Por Henry Rubiano Daza*
Especial para Diario LA NACION
Copiar o plagiar no puede ser un concepto satanizado sin analizar la historia y el verdadero significado del mismo en diferentes facetas humanas, sean éstas relacionadas con las ciencias sociales o cualquier ámbito que tenga que ver con el hombre.
El plagio ha sido una constante en las relaciones sociales y la construcción de conocimientos. Las grandes invenciones como la rueda, la pólvora, la brújula y el papel, entre otras, no hubiesen tenido el auge que marcó su vigencia durante la historia si un colectivo de ideas.

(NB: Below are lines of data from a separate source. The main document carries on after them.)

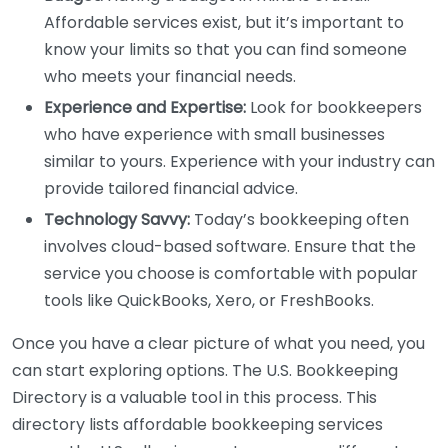
Affordable services exist, but it’s important to
know your limits so that you can find someone
who meets your financial needs.
Experience and Expertise:
Look for bookkeepers
who have experience with small businesses
similar to yours. Experience with your industry can
provide tailored financial advice.
Technology Savvy:
Today’s bookkeeping often
involves cloud-based software. Ensure that the
service you choose is comfortable with popular
tools like QuickBooks, Xero, or FreshBooks.
Once you have a clear picture of what you need, you
can start exploring options. The U.S. Bookkeeping
Directory is a valuable tool in this process. This
directory lists affordable bookkeeping services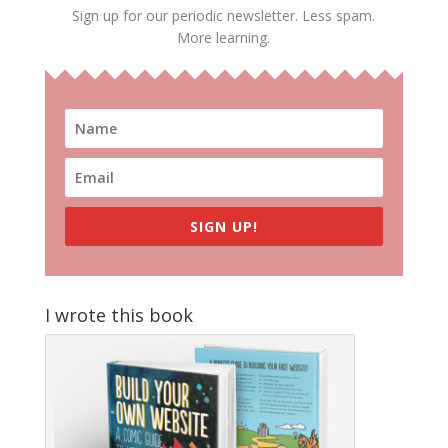
Sign up for our periodic newsletter. Less spam.
More learning.
SIGN UP!
I wrote this book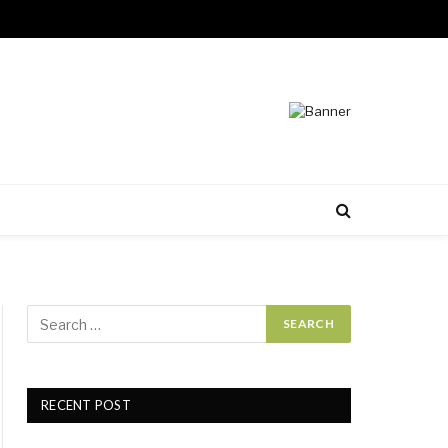
RECENT POST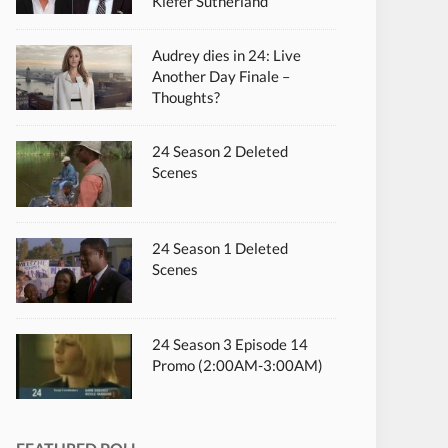
Kiefer Sutherland
Audrey dies in 24: Live
Another Day Finale –
Thoughts?
24 Season 2 Deleted
Scenes
24 Season 1 Deleted
Scenes
24 Season 3 Episode 14
Promo (2:00AM-3:00AM)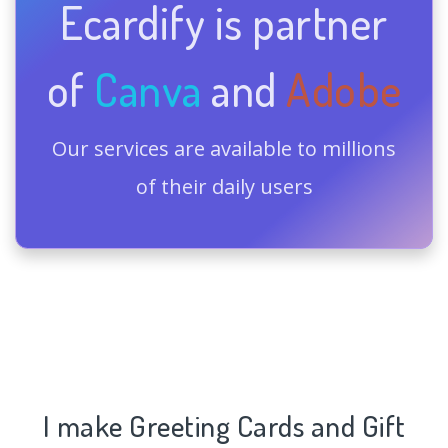
Ecardify is partner
of
Canva
and
Adobe
Our services are available to millions
of their daily users
I make Greeting Cards and Gift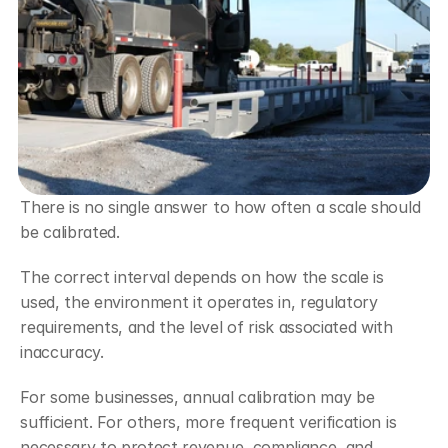
There is no single answer to how often a scale should 
be calibrated.
The correct interval depends on how the scale is 
used, the environment it operates in, regulatory 
requirements, and the level of risk associated with 
inaccuracy.
For some businesses, annual calibration may be 
sufficient. For others, more frequent verification is 
necessary to protect revenue, compliance, and 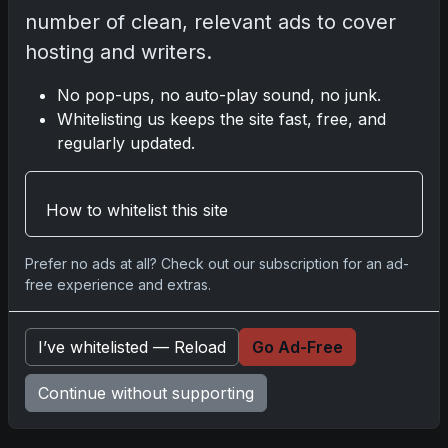
you.
number of clean, relevant ads to cover
hosting and writers.
No pop-ups, no auto-play sound, no junk.
Comments
Whitelisting us keeps the site fast, free, and
regularly updated.
Please
log in
to comment.
How to whitelist this site
No comments yet.
Prefer no ads at all? Check out our subscription for an ad-
free experience and extras.
Related posts
I’ve whitelisted — Reload
Go Ad-Free
2025 Panini National Treasures Baseball: A
Grand Slam of Autographs and Memorabilia
Continue without supporting
Nov 11, 2025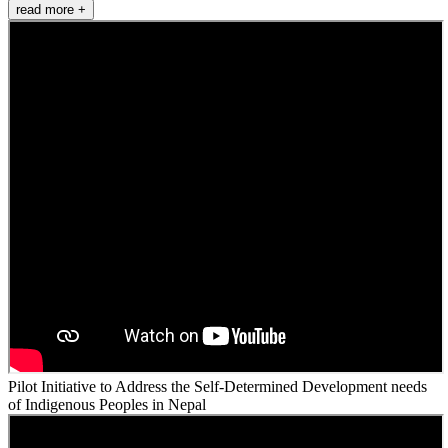
read more +
Pilot Initiative to Address the Self-Determined Development needs
of Indigenous Peoples in Nepal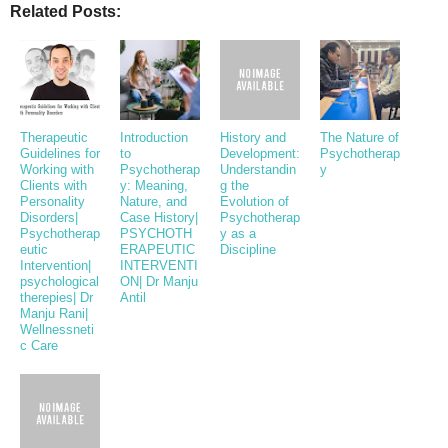
Related Posts:
Therapeutic
Introduction
History and
The Nature of
Guidelines for
to
Development:
Psychotherap
Working with
Psychotherap
Understandin
y
Clients with
y: Meaning,
g the
Personality
Nature, and
Evolution of
Disorders|
Case History|
Psychotherap
Psychotherap
PSYCHOTH
y as a
eutic
ERAPEUTIC
Discipline
Intervention|
INTERVENTI
psychological
ON| Dr Manju
therepies| Dr
Antil
Manju Rani|
Wellnessneti
c Care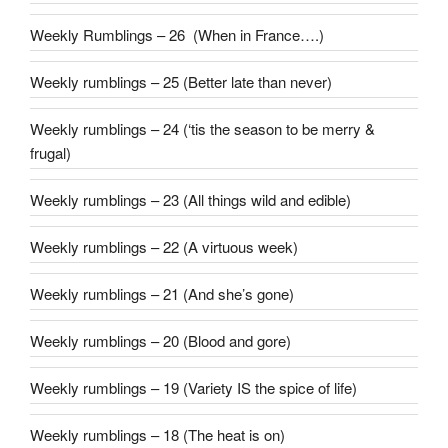
Weekly Rumblings – 26 (When in France….)
Weekly rumblings – 25 (Better late than never)
Weekly rumblings – 24 (‘tis the season to be merry &
frugal)
Weekly rumblings – 23 (All things wild and edible)
Weekly rumblings – 22 (A virtuous week)
Weekly rumblings – 21 (And she’s gone)
Weekly rumblings – 20 (Blood and gore)
Weekly rumblings – 19 (Variety IS the spice of life)
Weekly rumblings – 18 (The heat is on)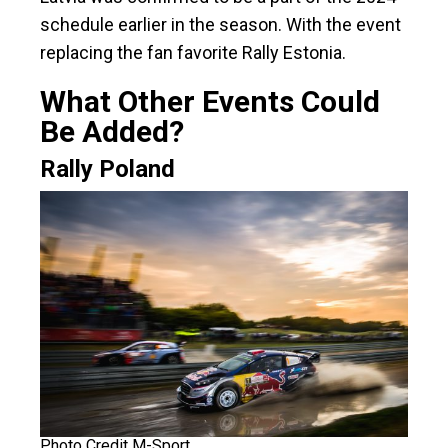
schedule earlier in the season. With the event
replacing the fan favorite Rally Estonia.
What Other Events Could
Be Added?
Rally Poland
Photo Credit M-Sport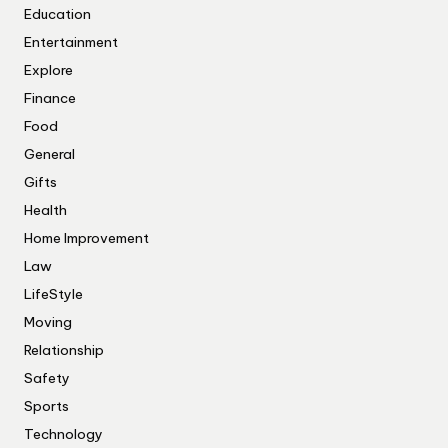
Education
Entertainment
Explore
Finance
Food
General
Gifts
Health
Home Improvement
Law
LifeStyle
Moving
Relationship
Safety
Sports
Technology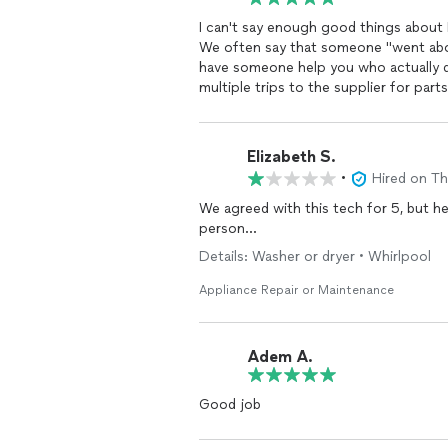
I can't say enough good things about R
We often say that someone "went abov
have someone help you who actually d
multiple trips to the supplier for parts to repair my wash
and a heartfelt recommendation. Tee
Elizabeth S.
•
Hired on T
We agreed with this tech for 5, but h
person…
Details: Washer or dryer • Whirlpool
Appliance Repair or Maintenance
Adem A.
Good job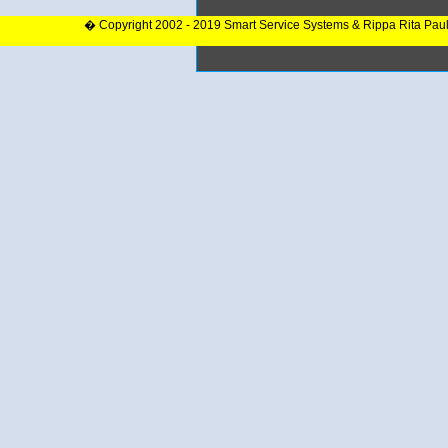
� Copyright 2002 - 2019 Smart Service Systems & Rippa Rita Pau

Hoy podríamos decir que tomar dichos conocimientos para el desarrollo de la sociedad en todo su conjunto, más que una copia o plagio, significa suplir una necesidad.
Copiar o plagiar no puede ser un concepto satanizado sin analizar la historia y el verdadero significado del mismo en diferentes facetas humanas, sean éstas relacionadas con las ciencias sociales o cualquier ámbito que tenga que ver con el hombre.
Por su puesto, este texto no pretende definir qué es el plagio, pero si se trata de analizar sus implicaciones. La evolución de este tema ha estado a la par de las tecnologías de la información, la escritura, el papel, la imprenta, difusoras de conocimiento. Ahora las TIC´s han hecho de esta “práctica”, el plagio, un acto masivo aceptados por unos y repudiados por otros, como bien lo relaciona el grupo Neoyorkino Critical Art Ensemble en su artículo titulado el “Plagio utópico e hipertextualidad en la cultura electrónica”, publicado por la revista académica “El Pasante” de Madrid en 1998.